Mislocalized opsin activity stimulates normally inaccessible signaling pathways. (A) Inhibition of adenylate cyclase with 100 μM SQ22536 blocked β-ionone-induced cell death. In n = 6 experiments from two animals, a total of 855 rod cells was counted in 20 fields at 20×; *, P < 0.01 compared to control; **, P < 0.005 compared with β-ionone treated; unpaired t test, means ± SEM. (B) Preincubation and cotreatment with 100 ng/ml of pertussis toxin blocked β-ionone-induced rod cell death.

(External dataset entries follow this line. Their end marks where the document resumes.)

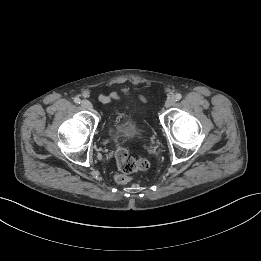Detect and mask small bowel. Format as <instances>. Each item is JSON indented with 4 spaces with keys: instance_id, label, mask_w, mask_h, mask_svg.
<instances>
[{
    "instance_id": "obj_1",
    "label": "small bowel",
    "mask_w": 261,
    "mask_h": 261,
    "mask_svg": "<svg viewBox=\"0 0 261 261\" xmlns=\"http://www.w3.org/2000/svg\"><path fill=\"white\" fill-rule=\"evenodd\" d=\"M117 99H119V95L115 92L100 95V101L105 104H109L112 101L117 100Z\"/></svg>"
}]
</instances>
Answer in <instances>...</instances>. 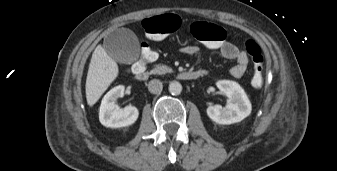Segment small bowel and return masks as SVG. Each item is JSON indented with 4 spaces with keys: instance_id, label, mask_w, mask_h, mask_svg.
<instances>
[{
    "instance_id": "1",
    "label": "small bowel",
    "mask_w": 337,
    "mask_h": 171,
    "mask_svg": "<svg viewBox=\"0 0 337 171\" xmlns=\"http://www.w3.org/2000/svg\"><path fill=\"white\" fill-rule=\"evenodd\" d=\"M219 51L225 59L236 62L230 69V74L235 78L243 76L249 63L247 53L229 41L224 42L223 46L219 48ZM182 52L188 55H196L200 52V49L194 45H187L182 48Z\"/></svg>"
}]
</instances>
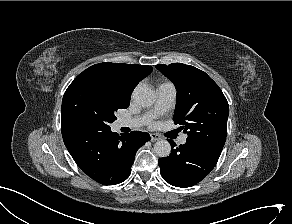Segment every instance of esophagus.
Listing matches in <instances>:
<instances>
[{"label":"esophagus","instance_id":"34e87169","mask_svg":"<svg viewBox=\"0 0 292 224\" xmlns=\"http://www.w3.org/2000/svg\"><path fill=\"white\" fill-rule=\"evenodd\" d=\"M150 137H151V141H153V142L161 139V136L157 133H151Z\"/></svg>","mask_w":292,"mask_h":224}]
</instances>
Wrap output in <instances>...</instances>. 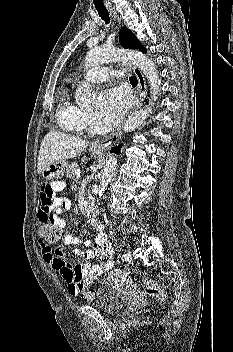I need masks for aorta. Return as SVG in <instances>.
<instances>
[{
  "mask_svg": "<svg viewBox=\"0 0 233 352\" xmlns=\"http://www.w3.org/2000/svg\"><path fill=\"white\" fill-rule=\"evenodd\" d=\"M118 60L135 64L147 77L151 89L152 101H150L149 105L144 109L136 111L126 119L123 125V130L125 132H129L140 126L147 119L149 113H151L152 106L154 105L157 95L160 92L161 80L158 76L154 63L144 54L137 51H125L109 47H95L86 54L84 65L86 68H89L107 61ZM75 98L79 104L88 105L94 101L95 95L90 85L83 82L77 87ZM116 163L117 159L115 155H109L99 177L98 196L100 198L103 196V193L105 192V189L113 175Z\"/></svg>",
  "mask_w": 233,
  "mask_h": 352,
  "instance_id": "762f6f07",
  "label": "aorta"
}]
</instances>
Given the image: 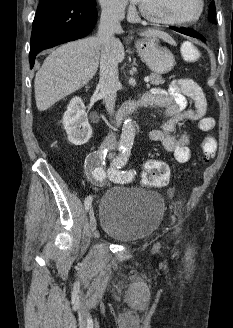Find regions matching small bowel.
Here are the masks:
<instances>
[{
    "label": "small bowel",
    "instance_id": "1",
    "mask_svg": "<svg viewBox=\"0 0 233 328\" xmlns=\"http://www.w3.org/2000/svg\"><path fill=\"white\" fill-rule=\"evenodd\" d=\"M148 94L152 103L163 108V122L149 132V138L159 142L178 162H188L192 155L190 135H175L176 126L182 121H192L200 131L209 132L216 125L215 119L207 116V100L202 88L194 80L182 78L172 81L167 89L154 88ZM187 99L193 101V108H187Z\"/></svg>",
    "mask_w": 233,
    "mask_h": 328
}]
</instances>
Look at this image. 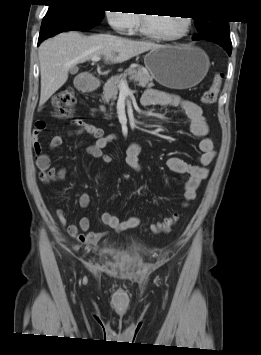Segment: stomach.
<instances>
[{
	"instance_id": "1",
	"label": "stomach",
	"mask_w": 261,
	"mask_h": 355,
	"mask_svg": "<svg viewBox=\"0 0 261 355\" xmlns=\"http://www.w3.org/2000/svg\"><path fill=\"white\" fill-rule=\"evenodd\" d=\"M144 63L152 77L172 89H187L200 83L209 69L206 53L189 44L151 49Z\"/></svg>"
}]
</instances>
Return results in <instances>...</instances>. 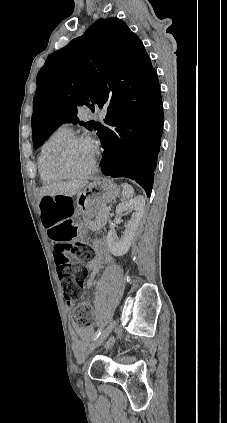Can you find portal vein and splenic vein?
<instances>
[{
  "label": "portal vein and splenic vein",
  "instance_id": "portal-vein-and-splenic-vein-1",
  "mask_svg": "<svg viewBox=\"0 0 227 423\" xmlns=\"http://www.w3.org/2000/svg\"><path fill=\"white\" fill-rule=\"evenodd\" d=\"M105 210H106V211H110V210H111V208H105Z\"/></svg>",
  "mask_w": 227,
  "mask_h": 423
}]
</instances>
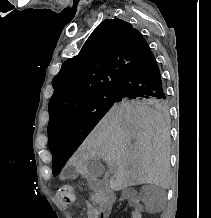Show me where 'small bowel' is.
Masks as SVG:
<instances>
[{"label":"small bowel","mask_w":211,"mask_h":218,"mask_svg":"<svg viewBox=\"0 0 211 218\" xmlns=\"http://www.w3.org/2000/svg\"><path fill=\"white\" fill-rule=\"evenodd\" d=\"M134 215L136 217H139L140 213H135ZM98 216H99V211L97 208L90 207L86 212V218H98Z\"/></svg>","instance_id":"1"}]
</instances>
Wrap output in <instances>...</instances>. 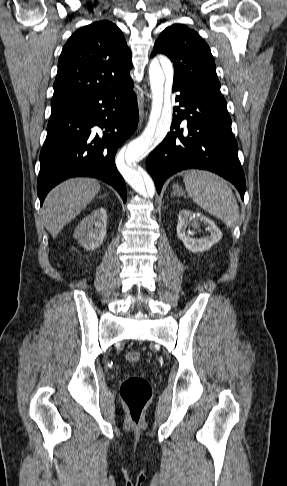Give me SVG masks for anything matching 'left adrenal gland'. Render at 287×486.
<instances>
[{"label": "left adrenal gland", "instance_id": "1", "mask_svg": "<svg viewBox=\"0 0 287 486\" xmlns=\"http://www.w3.org/2000/svg\"><path fill=\"white\" fill-rule=\"evenodd\" d=\"M171 196H184L185 197V193L183 192L182 188L175 184L173 185V192L171 194Z\"/></svg>", "mask_w": 287, "mask_h": 486}]
</instances>
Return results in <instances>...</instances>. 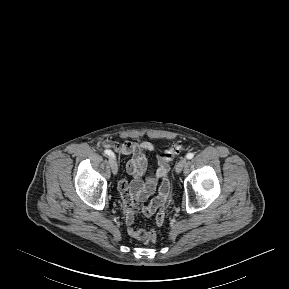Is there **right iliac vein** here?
I'll return each instance as SVG.
<instances>
[{
    "mask_svg": "<svg viewBox=\"0 0 289 289\" xmlns=\"http://www.w3.org/2000/svg\"><path fill=\"white\" fill-rule=\"evenodd\" d=\"M109 164H110V167H111L113 174L116 175L118 172L117 162L115 161V159L109 158Z\"/></svg>",
    "mask_w": 289,
    "mask_h": 289,
    "instance_id": "1",
    "label": "right iliac vein"
}]
</instances>
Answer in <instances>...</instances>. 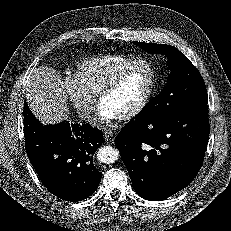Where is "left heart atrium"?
Listing matches in <instances>:
<instances>
[{
	"mask_svg": "<svg viewBox=\"0 0 231 231\" xmlns=\"http://www.w3.org/2000/svg\"><path fill=\"white\" fill-rule=\"evenodd\" d=\"M99 119L104 122H111L118 118V116L105 104H102L98 108Z\"/></svg>",
	"mask_w": 231,
	"mask_h": 231,
	"instance_id": "obj_1",
	"label": "left heart atrium"
}]
</instances>
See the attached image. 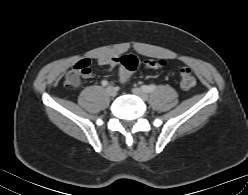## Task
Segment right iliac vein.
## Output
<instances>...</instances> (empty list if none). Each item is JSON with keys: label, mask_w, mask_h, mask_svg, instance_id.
<instances>
[{"label": "right iliac vein", "mask_w": 248, "mask_h": 195, "mask_svg": "<svg viewBox=\"0 0 248 195\" xmlns=\"http://www.w3.org/2000/svg\"><path fill=\"white\" fill-rule=\"evenodd\" d=\"M106 92H107V94H108L109 96H111V97H115L116 94H117V91H116V89H115L113 86H108V87L106 88Z\"/></svg>", "instance_id": "63e3f726"}]
</instances>
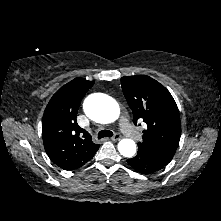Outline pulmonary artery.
Wrapping results in <instances>:
<instances>
[{"label": "pulmonary artery", "instance_id": "pulmonary-artery-1", "mask_svg": "<svg viewBox=\"0 0 221 221\" xmlns=\"http://www.w3.org/2000/svg\"><path fill=\"white\" fill-rule=\"evenodd\" d=\"M120 127H121V130L122 132L132 138V139H135V140H138L141 138V134L135 130V129H132L127 121V119L125 117H123L120 121Z\"/></svg>", "mask_w": 221, "mask_h": 221}]
</instances>
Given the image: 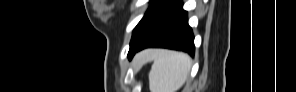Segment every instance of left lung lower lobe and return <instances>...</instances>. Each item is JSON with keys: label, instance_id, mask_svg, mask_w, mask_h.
<instances>
[{"label": "left lung lower lobe", "instance_id": "left-lung-lower-lobe-1", "mask_svg": "<svg viewBox=\"0 0 296 92\" xmlns=\"http://www.w3.org/2000/svg\"><path fill=\"white\" fill-rule=\"evenodd\" d=\"M182 5L181 0L169 1L148 34L129 50V59L147 47L182 50L194 55V36Z\"/></svg>", "mask_w": 296, "mask_h": 92}]
</instances>
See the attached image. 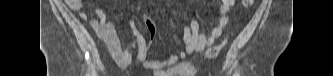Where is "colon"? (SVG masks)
I'll return each instance as SVG.
<instances>
[{"label":"colon","instance_id":"colon-1","mask_svg":"<svg viewBox=\"0 0 333 76\" xmlns=\"http://www.w3.org/2000/svg\"><path fill=\"white\" fill-rule=\"evenodd\" d=\"M252 0H244L243 5L245 7H250L252 5ZM223 46V43L215 45L207 50V57L208 58H214L217 56V54L220 52L221 48Z\"/></svg>","mask_w":333,"mask_h":76}]
</instances>
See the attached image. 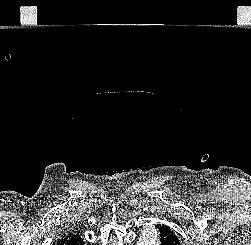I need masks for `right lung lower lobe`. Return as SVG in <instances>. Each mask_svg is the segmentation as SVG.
I'll return each mask as SVG.
<instances>
[{
    "label": "right lung lower lobe",
    "instance_id": "1",
    "mask_svg": "<svg viewBox=\"0 0 251 245\" xmlns=\"http://www.w3.org/2000/svg\"><path fill=\"white\" fill-rule=\"evenodd\" d=\"M54 245H84V243L78 235L67 233L62 235Z\"/></svg>",
    "mask_w": 251,
    "mask_h": 245
}]
</instances>
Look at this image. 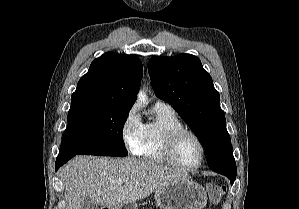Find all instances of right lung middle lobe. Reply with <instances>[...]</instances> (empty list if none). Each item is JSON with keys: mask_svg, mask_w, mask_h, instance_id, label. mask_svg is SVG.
<instances>
[{"mask_svg": "<svg viewBox=\"0 0 299 209\" xmlns=\"http://www.w3.org/2000/svg\"><path fill=\"white\" fill-rule=\"evenodd\" d=\"M128 115L126 109L70 107L59 154L126 156L122 134Z\"/></svg>", "mask_w": 299, "mask_h": 209, "instance_id": "1", "label": "right lung middle lobe"}]
</instances>
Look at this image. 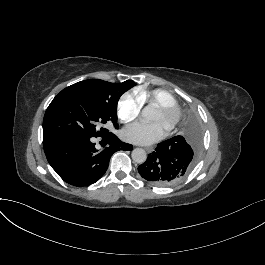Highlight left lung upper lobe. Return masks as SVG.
<instances>
[{"label":"left lung upper lobe","mask_w":265,"mask_h":265,"mask_svg":"<svg viewBox=\"0 0 265 265\" xmlns=\"http://www.w3.org/2000/svg\"><path fill=\"white\" fill-rule=\"evenodd\" d=\"M195 120L193 117L190 118L189 124L186 128V130L184 131V137L187 139V141L189 142V144H193V141L195 140L194 134H193V130L191 128V121ZM200 146H201V133L198 134L197 136V148L200 150Z\"/></svg>","instance_id":"1"}]
</instances>
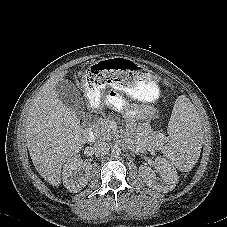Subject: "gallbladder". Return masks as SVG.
Wrapping results in <instances>:
<instances>
[{"instance_id": "obj_1", "label": "gallbladder", "mask_w": 227, "mask_h": 227, "mask_svg": "<svg viewBox=\"0 0 227 227\" xmlns=\"http://www.w3.org/2000/svg\"><path fill=\"white\" fill-rule=\"evenodd\" d=\"M59 99L73 112L80 114L84 110L83 98L76 86L62 78L55 86Z\"/></svg>"}]
</instances>
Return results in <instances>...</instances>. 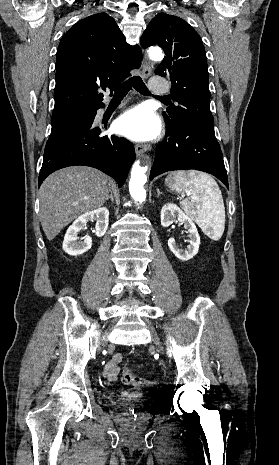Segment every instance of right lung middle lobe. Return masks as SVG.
I'll return each mask as SVG.
<instances>
[{
    "mask_svg": "<svg viewBox=\"0 0 279 465\" xmlns=\"http://www.w3.org/2000/svg\"><path fill=\"white\" fill-rule=\"evenodd\" d=\"M84 120V116L80 115L68 122L52 126L51 134L46 143L45 151L52 149L67 135L81 128Z\"/></svg>",
    "mask_w": 279,
    "mask_h": 465,
    "instance_id": "right-lung-middle-lobe-1",
    "label": "right lung middle lobe"
}]
</instances>
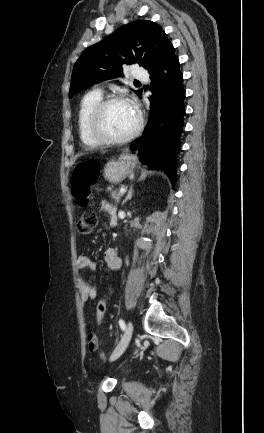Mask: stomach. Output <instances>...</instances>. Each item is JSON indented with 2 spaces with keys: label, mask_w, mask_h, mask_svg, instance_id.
<instances>
[{
  "label": "stomach",
  "mask_w": 264,
  "mask_h": 433,
  "mask_svg": "<svg viewBox=\"0 0 264 433\" xmlns=\"http://www.w3.org/2000/svg\"><path fill=\"white\" fill-rule=\"evenodd\" d=\"M137 164L136 156L124 151L118 160H110L104 167V178L112 184L122 182L128 175L132 174Z\"/></svg>",
  "instance_id": "obj_1"
}]
</instances>
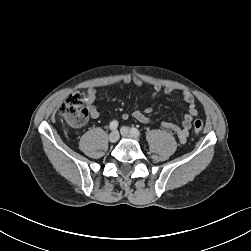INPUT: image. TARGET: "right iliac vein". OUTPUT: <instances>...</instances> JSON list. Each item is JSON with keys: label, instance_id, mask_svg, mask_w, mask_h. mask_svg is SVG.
<instances>
[{"label": "right iliac vein", "instance_id": "obj_1", "mask_svg": "<svg viewBox=\"0 0 251 251\" xmlns=\"http://www.w3.org/2000/svg\"><path fill=\"white\" fill-rule=\"evenodd\" d=\"M119 139V134L117 131H112L110 134H109V141L111 143H115L117 142Z\"/></svg>", "mask_w": 251, "mask_h": 251}]
</instances>
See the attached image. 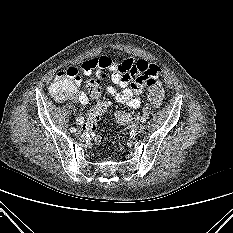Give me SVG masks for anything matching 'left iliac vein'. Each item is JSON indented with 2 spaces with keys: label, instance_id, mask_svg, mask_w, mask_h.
<instances>
[{
  "label": "left iliac vein",
  "instance_id": "4c4485c4",
  "mask_svg": "<svg viewBox=\"0 0 233 233\" xmlns=\"http://www.w3.org/2000/svg\"><path fill=\"white\" fill-rule=\"evenodd\" d=\"M145 128H146V126L144 124H141L137 127V132L142 133V132H144Z\"/></svg>",
  "mask_w": 233,
  "mask_h": 233
}]
</instances>
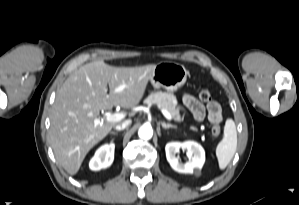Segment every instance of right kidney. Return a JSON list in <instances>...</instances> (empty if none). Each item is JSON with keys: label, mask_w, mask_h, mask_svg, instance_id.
<instances>
[{"label": "right kidney", "mask_w": 299, "mask_h": 205, "mask_svg": "<svg viewBox=\"0 0 299 205\" xmlns=\"http://www.w3.org/2000/svg\"><path fill=\"white\" fill-rule=\"evenodd\" d=\"M114 144H106L101 146L93 158L90 160L89 167L93 171L109 167L114 160Z\"/></svg>", "instance_id": "right-kidney-1"}]
</instances>
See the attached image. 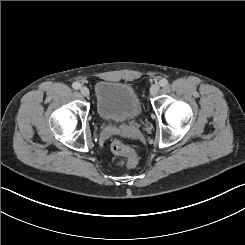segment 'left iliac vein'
<instances>
[{"mask_svg": "<svg viewBox=\"0 0 245 245\" xmlns=\"http://www.w3.org/2000/svg\"><path fill=\"white\" fill-rule=\"evenodd\" d=\"M159 85L153 84L150 88V94L151 96H155L159 92Z\"/></svg>", "mask_w": 245, "mask_h": 245, "instance_id": "4c4485c4", "label": "left iliac vein"}]
</instances>
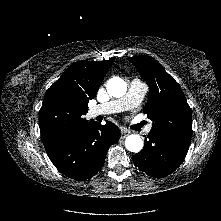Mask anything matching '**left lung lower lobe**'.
<instances>
[{
  "label": "left lung lower lobe",
  "mask_w": 221,
  "mask_h": 221,
  "mask_svg": "<svg viewBox=\"0 0 221 221\" xmlns=\"http://www.w3.org/2000/svg\"><path fill=\"white\" fill-rule=\"evenodd\" d=\"M190 138L151 130L145 136L143 149L133 156L135 165L155 178L169 175L184 161Z\"/></svg>",
  "instance_id": "obj_1"
}]
</instances>
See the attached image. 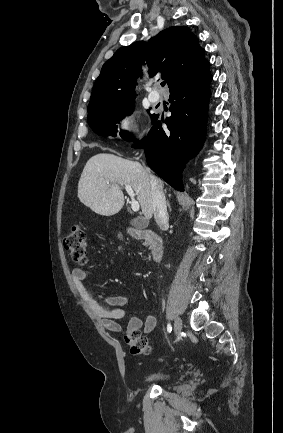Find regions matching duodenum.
Instances as JSON below:
<instances>
[{
    "mask_svg": "<svg viewBox=\"0 0 283 433\" xmlns=\"http://www.w3.org/2000/svg\"><path fill=\"white\" fill-rule=\"evenodd\" d=\"M130 234L137 240L144 242L150 249L152 258L160 261L164 254L162 238L151 230L131 228Z\"/></svg>",
    "mask_w": 283,
    "mask_h": 433,
    "instance_id": "410a0bca",
    "label": "duodenum"
}]
</instances>
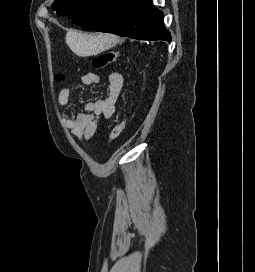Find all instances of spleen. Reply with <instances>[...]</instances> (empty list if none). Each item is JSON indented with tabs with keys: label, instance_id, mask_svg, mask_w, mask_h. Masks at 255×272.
Here are the masks:
<instances>
[{
	"label": "spleen",
	"instance_id": "spleen-1",
	"mask_svg": "<svg viewBox=\"0 0 255 272\" xmlns=\"http://www.w3.org/2000/svg\"><path fill=\"white\" fill-rule=\"evenodd\" d=\"M117 42V38L107 34H85L78 31H68L66 43L78 56L85 57L97 55L111 48Z\"/></svg>",
	"mask_w": 255,
	"mask_h": 272
}]
</instances>
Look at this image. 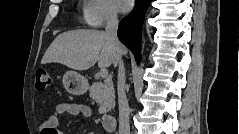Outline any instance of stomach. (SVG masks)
<instances>
[{"label":"stomach","instance_id":"obj_1","mask_svg":"<svg viewBox=\"0 0 239 134\" xmlns=\"http://www.w3.org/2000/svg\"><path fill=\"white\" fill-rule=\"evenodd\" d=\"M65 89L73 95H82L88 89V82L84 76L75 71H67L62 79Z\"/></svg>","mask_w":239,"mask_h":134}]
</instances>
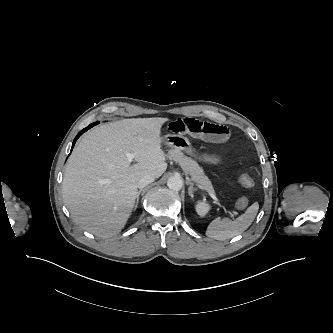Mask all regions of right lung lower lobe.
Here are the masks:
<instances>
[{"mask_svg":"<svg viewBox=\"0 0 333 333\" xmlns=\"http://www.w3.org/2000/svg\"><path fill=\"white\" fill-rule=\"evenodd\" d=\"M98 123H99V122H94V123L90 124L88 127H86L85 129H83L82 131H80V132L78 133V135L75 137L74 141H73L72 148H73V146H74L76 140H77V139H78V138H79V137H80L85 131H87V130L90 129L91 127L97 125Z\"/></svg>","mask_w":333,"mask_h":333,"instance_id":"98d812e1","label":"right lung lower lobe"}]
</instances>
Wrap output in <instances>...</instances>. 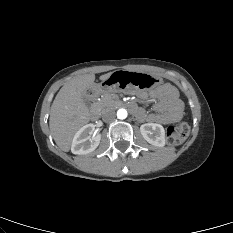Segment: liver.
Masks as SVG:
<instances>
[{"label":"liver","mask_w":233,"mask_h":233,"mask_svg":"<svg viewBox=\"0 0 233 233\" xmlns=\"http://www.w3.org/2000/svg\"><path fill=\"white\" fill-rule=\"evenodd\" d=\"M112 72L101 75L106 81ZM95 75L84 74L67 81L56 95L50 111L49 127L55 143L64 152L70 150L76 132L90 120V112L83 96L94 86Z\"/></svg>","instance_id":"1"}]
</instances>
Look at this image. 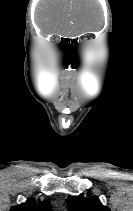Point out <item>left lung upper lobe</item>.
I'll return each instance as SVG.
<instances>
[{
	"label": "left lung upper lobe",
	"instance_id": "obj_1",
	"mask_svg": "<svg viewBox=\"0 0 133 211\" xmlns=\"http://www.w3.org/2000/svg\"><path fill=\"white\" fill-rule=\"evenodd\" d=\"M67 203L70 211H110L108 207L101 204L97 196L89 199L69 197Z\"/></svg>",
	"mask_w": 133,
	"mask_h": 211
}]
</instances>
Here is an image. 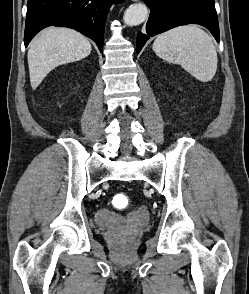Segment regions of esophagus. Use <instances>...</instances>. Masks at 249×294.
I'll return each mask as SVG.
<instances>
[{"label":"esophagus","instance_id":"esophagus-1","mask_svg":"<svg viewBox=\"0 0 249 294\" xmlns=\"http://www.w3.org/2000/svg\"><path fill=\"white\" fill-rule=\"evenodd\" d=\"M133 2H137L138 0H132Z\"/></svg>","mask_w":249,"mask_h":294}]
</instances>
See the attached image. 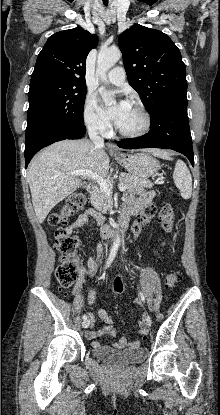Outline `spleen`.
Instances as JSON below:
<instances>
[{"label": "spleen", "instance_id": "obj_1", "mask_svg": "<svg viewBox=\"0 0 220 415\" xmlns=\"http://www.w3.org/2000/svg\"><path fill=\"white\" fill-rule=\"evenodd\" d=\"M152 154L156 157L166 160H172L171 154L163 150H152ZM174 182L176 187L180 190L181 196L184 199H189L192 194V177L186 164L182 160H177L174 174Z\"/></svg>", "mask_w": 220, "mask_h": 415}]
</instances>
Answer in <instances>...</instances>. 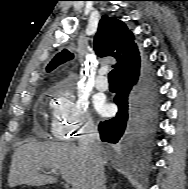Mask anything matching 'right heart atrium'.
<instances>
[{"mask_svg": "<svg viewBox=\"0 0 188 189\" xmlns=\"http://www.w3.org/2000/svg\"><path fill=\"white\" fill-rule=\"evenodd\" d=\"M95 122L85 100L76 97L66 87L54 92L51 130L55 137L74 140L95 130Z\"/></svg>", "mask_w": 188, "mask_h": 189, "instance_id": "obj_1", "label": "right heart atrium"}]
</instances>
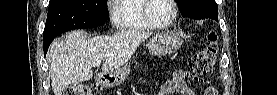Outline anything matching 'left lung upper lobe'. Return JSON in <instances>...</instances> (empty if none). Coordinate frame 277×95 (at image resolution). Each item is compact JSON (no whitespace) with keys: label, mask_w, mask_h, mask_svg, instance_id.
<instances>
[{"label":"left lung upper lobe","mask_w":277,"mask_h":95,"mask_svg":"<svg viewBox=\"0 0 277 95\" xmlns=\"http://www.w3.org/2000/svg\"><path fill=\"white\" fill-rule=\"evenodd\" d=\"M183 17L192 19L211 18L218 21L217 3L215 0H176Z\"/></svg>","instance_id":"1"}]
</instances>
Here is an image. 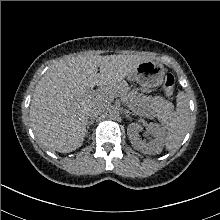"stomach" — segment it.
I'll use <instances>...</instances> for the list:
<instances>
[{
    "instance_id": "obj_1",
    "label": "stomach",
    "mask_w": 220,
    "mask_h": 220,
    "mask_svg": "<svg viewBox=\"0 0 220 220\" xmlns=\"http://www.w3.org/2000/svg\"><path fill=\"white\" fill-rule=\"evenodd\" d=\"M165 67L156 61L141 62L136 69L128 75L129 81H136L143 87H155L162 84L165 76Z\"/></svg>"
}]
</instances>
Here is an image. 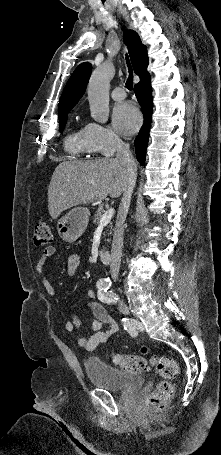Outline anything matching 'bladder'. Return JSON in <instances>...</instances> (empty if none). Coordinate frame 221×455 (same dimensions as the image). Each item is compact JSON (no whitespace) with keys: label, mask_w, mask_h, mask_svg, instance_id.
Returning a JSON list of instances; mask_svg holds the SVG:
<instances>
[{"label":"bladder","mask_w":221,"mask_h":455,"mask_svg":"<svg viewBox=\"0 0 221 455\" xmlns=\"http://www.w3.org/2000/svg\"><path fill=\"white\" fill-rule=\"evenodd\" d=\"M85 371L90 381L113 392H129L143 387L144 379L135 374L123 372L104 362L87 359Z\"/></svg>","instance_id":"1"}]
</instances>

In n = 6 experiments from two animals, a total of 1,226 rod cells was counted in 40 fields at 40×; *, P < 0.01 compared with control; **, P < 0.03 compared with β-ionone treated; unpaired t test, means ± SEM.

Figure 4

Proposed mechanism of rod cell death. During retinal degenerative disease, opsin becomes mislocalized to the plasma membrane of the inner segment, cell body, and synaptic terminal. Photostimulation of mislocalized rhodopsin activates G proteins such as transducin. In the absence of its normal target, PDE, transducin binds to and activates adenylate cyclase. The subsequent increase in cAMP levels initiates signals within the rod cell that eventually lead to caspase-3 activation and apoptotic cell death. *, photoactivation of mislocalized opsin may kill rod cells through the stimulation of other G proteins. OS, outer segment; IS, inner segment; N, nucleus; T, synaptic terminal.